County legislators soundly approved a contract with the city last week that provides the funding to assist the Schenectady Fire Department’s hazardous materials response team. Every time the department maintains a crew of at least 20 firefighters throughout the entire day, the county will provide $548 in funding to the city, according to the agreement, which automatically renews itself annually through 2015.
Under the deal, the city will be eligible to receive $200,000 per year in 2014 and 2015 provided the fire department maintains the minimum daily staffing level. The funding will bring the total amount the county spends on the city’s hazardous materials team up to $300,000 this year and $400,000 annually during the remaining two years of the agreement.
“It gives them incentive to keep their staffing at a level higher than they’d normally keep it,” County Attorney Chris Gardner said.
Funding for the measure will be taken from the county’s fund balance. Gardner said the county found it necessary to provide the department with the extra funding given a recent uptick in arson fires in the city.
Last year, about 30 percent of the city’s 379 fires were set on purpose, according to department figures released last week.
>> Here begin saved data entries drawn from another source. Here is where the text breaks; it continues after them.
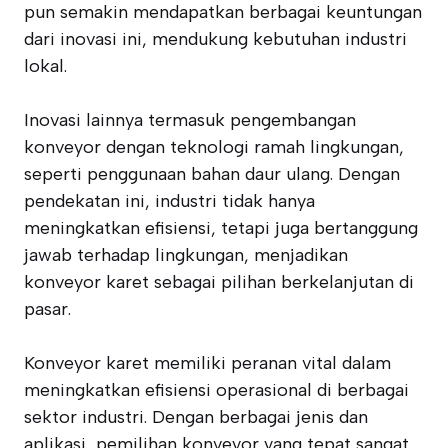
pun semakin mendapatkan berbagai keuntungan
dari inovasi ini, mendukung kebutuhan industri
lokal.
Inovasi lainnya termasuk pengembangan
konveyor dengan teknologi ramah lingkungan,
seperti penggunaan bahan daur ulang. Dengan
pendekatan ini, industri tidak hanya
meningkatkan efisiensi, tetapi juga bertanggung
jawab terhadap lingkungan, menjadikan
konveyor karet sebagai pilihan berkelanjutan di
pasar.
Konveyor karet memiliki peranan vital dalam
meningkatkan efisiensi operasional di berbagai
sektor industri. Dengan berbagai jenis dan
aplikasi, pemilihan konveyor yang tepat sangat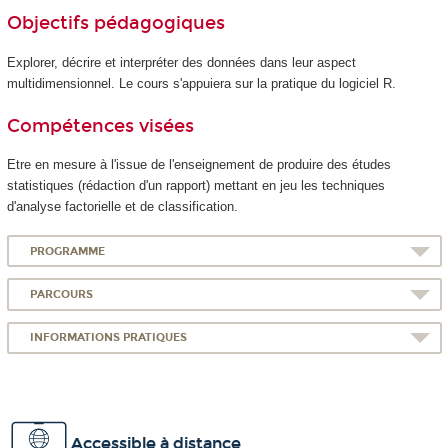
Objectifs pédagogiques
Explorer, décrire et interpréter des données dans leur aspect
multidimensionnel. Le cours s'appuiera sur la pratique du logiciel R.
Compétences visées
Etre en mesure à l'issue de l'enseignement de produire des études
statistiques (rédaction d'un rapport) mettant en jeu les techniques
d'analyse factorielle et de classification.
PROGRAMME
PARCOURS
INFORMATIONS PRATIQUES
Accessible à distance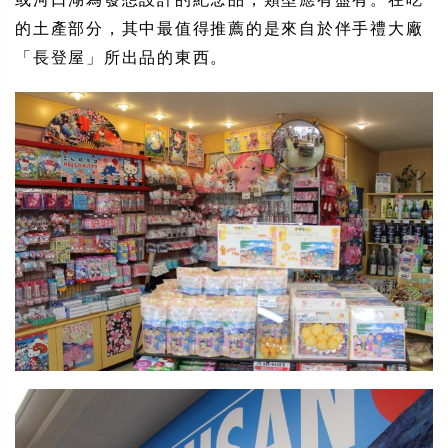
的土產部分，其中最值得推薦的是來自於伴手禮大廠
「長登屋」所出品的東西。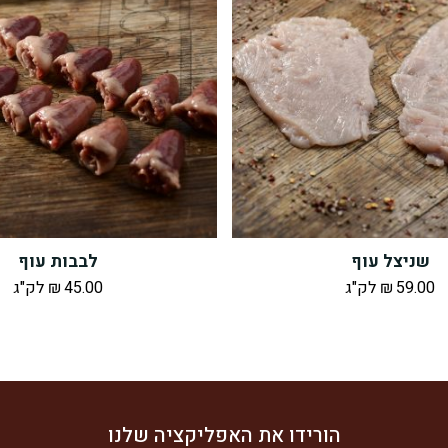
שניצל עוף
לבבות עוף
59.00
₪
לק"ג
45.00
₪
לק"ג
הורידו את האפליקציה שלנו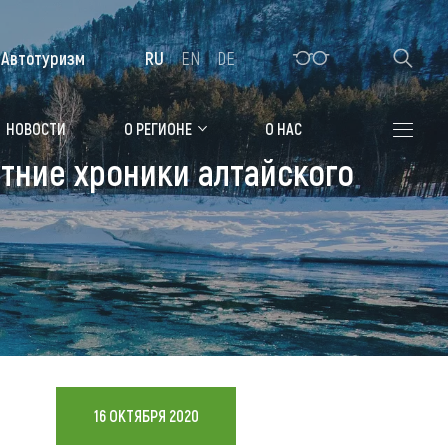
Автотуризм
RU
EN
DE
Алтайская зимовка
НОВОСТИ
О РЕГИОНЕ
О НАС
етние хроники алтайского
Где остановиться
Санатории
Гостиницы, отели
Коттеджи, базы
Сельские усадьбы
Мотели, придорожные отели
16 ОКТЯБРЯ 2020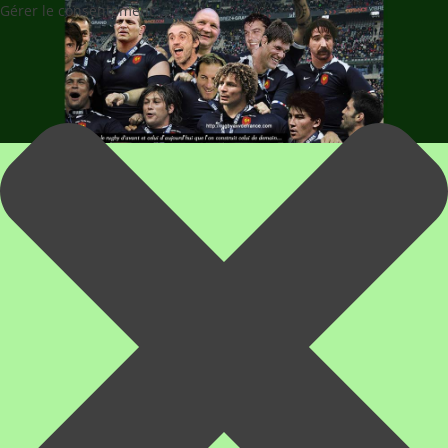
Gérer le consentement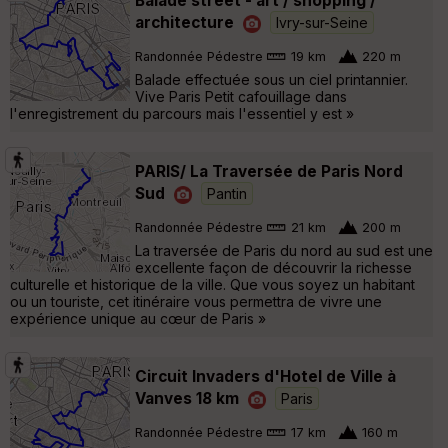
Balade street - art / shopping /
architecture
Ivry-sur-Seine
Randonnée Pédestre
19 km
220 m
Balade effectuée sous un ciel printannier.
Vive Paris Petit cafouillage dans
l'enregistrement du parcours mais l'essentiel y est »
PARIS/ La Traversée de Paris Nord
Sud
Pantin
Randonnée Pédestre
21 km
200 m
La traversée de Paris du nord au sud est une
excellente façon de découvrir la richesse
culturelle et historique de la ville. Que vous soyez un habitant
ou un touriste, cet itinéraire vous permettra de vivre une
expérience unique au cœur de Paris »
Circuit Invaders d'Hotel de Ville à
Vanves 18 km
Paris
Randonnée Pédestre
17 km
160 m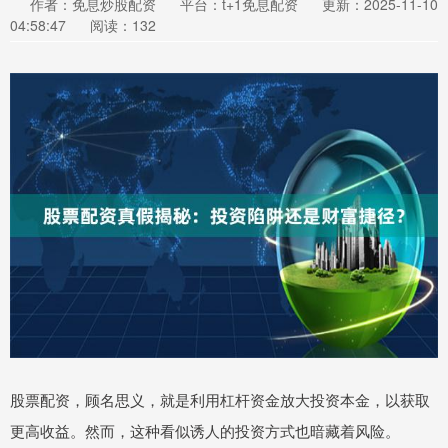
作者：免息炒股配资
平台：t+1免息配资
更新：2025-11-10
04:58:47
阅读：132
股票配资，顾名思义，就是利用杠杆资金放大投资本金，以获取
更高收益。然而，这种看似诱人的投资方式也暗藏着风险。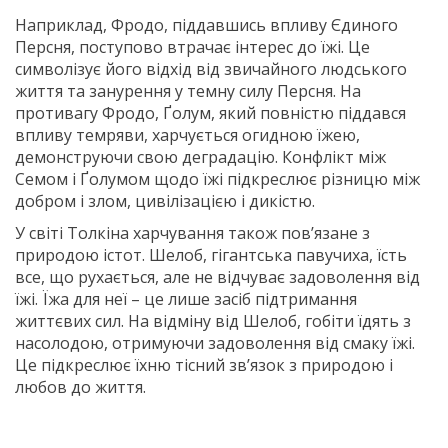
Наприклад, Фродо, піддавшись впливу Єдиного
Персня, поступово втрачає інтерес до їжі. Це
символізує його відхід від звичайного людського
життя та занурення у темну силу Персня. На
противагу Фродо, Ґолум, який повністю піддався
впливу темряви, харчується огидною їжею,
демонструючи свою деградацію. Конфлікт між
Семом і Ґолумом щодо їжі підкреслює різницю між
добром і злом, цивілізацією і дикістю.
У світі Толкіна харчування також пов’язане з
природою істот. Шелоб, гігантська павучиха, їсть
все, що рухається, але не відчуває задоволення від
їжі. Їжа для неї – це лише засіб підтримання
життєвих сил. На відміну від Шелоб, гобіти їдять з
насолодою, отримуючи задоволення від смаку їжі.
Це підкреслює їхню тісний зв’язок з природою і
любов до життя.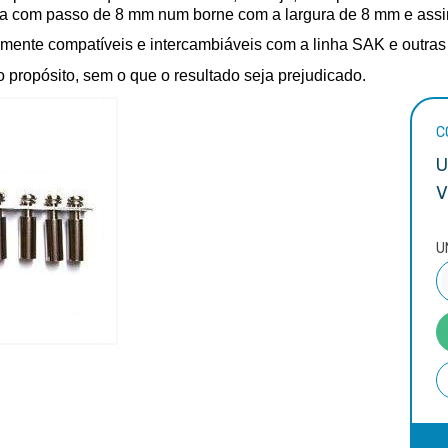
ra com passo de 8 mm num borne com a largura de 8 mm e assi
ente compatíveis e intercambiáveis com a linha SAK e outras 
ropósito, sem o que o resultado seja prejudicado. 
C
U
V
U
This is an increase of about five percent over the fires that were set deliberately in 2011.
“If you look at the number of fire incidents, it’s a critical problem that needs to be addressed sooner rather than later before it has tragic implications,” Gardner said.
volunteer agencies aided
The agreement also establishes a $50,000 fund to assist volunteer fire companies throughout the county. The resolution adopted by the county Legislature notes these departments should have the funding available due to being stretched thin by recent natural disasters and a growing call volume.
County officials contract with the city to provide a hazardous materials team so that the volunteer departments aren’t burdened with the cost of equipment and training. Funding for the team was originally $400,000 before being halved in 2008 amid the county’s budget crunch.
At the time, then-Fire Chief Robert Farstad estimated the department’s cost of running the team was about $200,176. City officials argued the cost was much higher, considering the chief’s estimate didn’t include his combined personnel and equipment costs, or wear and tear on equipment attributable to hazardous materials calls.
Fire Chief Michael Della Rocco said the funding is critical for maintaining the team at a proper level of training. Also, he said the funding helps keep the department properly staffed in the event a fire and a hazardous material call occur at the same time.
“The funding from the county we hope will help us maintain the level we had previously,” he said. “It really enhances our ability to respond to all emergencies in the city and outside the city as well.”